Carrboro athletics director April Ross said interviews are underway to find someone to build on what was started by Tudryn, who constructed the school’s football program from scratch.
More movement in the area has East Chapel Hill and South Granville high schools in the hunt for head football coaches.
Former ECH head coach Jon Sherman has taken a job as an assistant coach at Fayetteville’s Byrd High School. He took charge at ECH in 2013 when Bill Renner left the helm after the 2012 season. Renner spent 2013 as the offensive coordinator for Northwood coach Bill Hall.
The upcoming season will include Hall’s final play call. He’s retiring.
“It’s the last hurrah,” Hall said.
Hall’s been coaching football for 28 years, and it’s gotten to the point where he no longer can justify the time away from his family with the $2,250 paycheck he receives for his services that have him dealing with some aspect of the game pretty much all year. He said it wasn’t like that when he started in 1988. But now with players in seven-on-seven drills and pounding weights when the football season is over, the time really adds up, Hall said.
“It’s a whole lot of hours,” Hall said.
Don’t look for Hall to join Tudryn on the next level.
“The college life never interested me,” Hall said.
Hall said he’s not sure who Northwood’s next coach will be but hopes to have at least a say in the matter.
ECH athletics director Ray Hartsfield said he begrudges no man for making career moves, but the Wildcats have had back-to-back short-term coaches and really could use some stability.
“We’ve just got to find somebody that really wants to be at East Chapel Hill and build the program,” Hartsfield said.
Former South Granville head coach Mike Hobgood has taken command of the football program at Raleigh’s Leesville Road High School. South Granville athletics director Don Colgan has been running the football team in the interim. Candidates to replace Hobgood — he played at Northern High School and UNC — have been interviewed, and the Granville County Board of Education during its June 26 meeting could sign off on South Granville’s new coach, Colgan said.
High school school coaches don’t get paid very much for their extra-curricular activities. In Durham Public Schools, a football coach with no experience makes $3,379 per season, DPS athletics director Larry McDonald said.
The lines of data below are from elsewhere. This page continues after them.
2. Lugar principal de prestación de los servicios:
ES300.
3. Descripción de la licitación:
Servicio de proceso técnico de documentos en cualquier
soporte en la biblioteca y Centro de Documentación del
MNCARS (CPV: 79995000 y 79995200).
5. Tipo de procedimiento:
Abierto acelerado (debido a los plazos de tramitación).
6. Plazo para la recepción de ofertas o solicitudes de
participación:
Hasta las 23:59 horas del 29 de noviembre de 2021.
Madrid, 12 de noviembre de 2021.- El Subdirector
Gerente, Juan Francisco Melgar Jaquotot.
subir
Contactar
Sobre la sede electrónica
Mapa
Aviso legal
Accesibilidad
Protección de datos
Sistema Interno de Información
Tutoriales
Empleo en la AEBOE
The most experienced football coaches in the school system earn $8,318 per season, he said.
Add up the hours that could include anything from field preparation to film sessions on opposing teams and the stipends some coaches receive more or less make them volunteers who receive tips for their time and service.
Yet Hobgood has opted out of a successful, lower-profile, 2-A coaching situation at South Granville to see what he can do with 4-A Leesville Road that presumably comes with more demands and proverbially brighter Friday night lights.
“He’s an extremely competitive dude,” Tudryn said.
Tudryn said he would have relished an opportunity to coach high school football at a larger school. With that comes a larger pool of talent from which to pull, not to mention simply having plenty of bodies that do away with worries about not having enough players to develop on the junior varsity level, Tudryn said. And players and coaches alike get a little more fired up by bigger crowds at bigger schools, he said.
Carrboro was on a pretty big stage at N.C. State’s Carter-Finley Stadium that night on Dec. 1, 2012, when South Iredell beat the Jaguars 30-27 to win the state championship. That was the first time Carrboro lost a game that season. Tudryn had the Jags playing at a very high level that year.
“He will be truly missed by the Carrboro community,” Ross said.
Carrboro’s next football coach needs to understand something about that community, Tudryn said.
“Carrboro’s a different place,” Tudryn said. “Chapel Hill-Carrboro City Schools are like Ivy League high schools.”
Football players at Carrboro High go to class and do their homework, Tudryn said. He said he didn’t worry about Jaguars maintaining their eligibility to play. The concern at Carrboro had to do with guys potentially studying so hard that they wouldn’t have much left in the tank for football, he explained. Carrboro’s next coach needs to understand that, Tudryn said.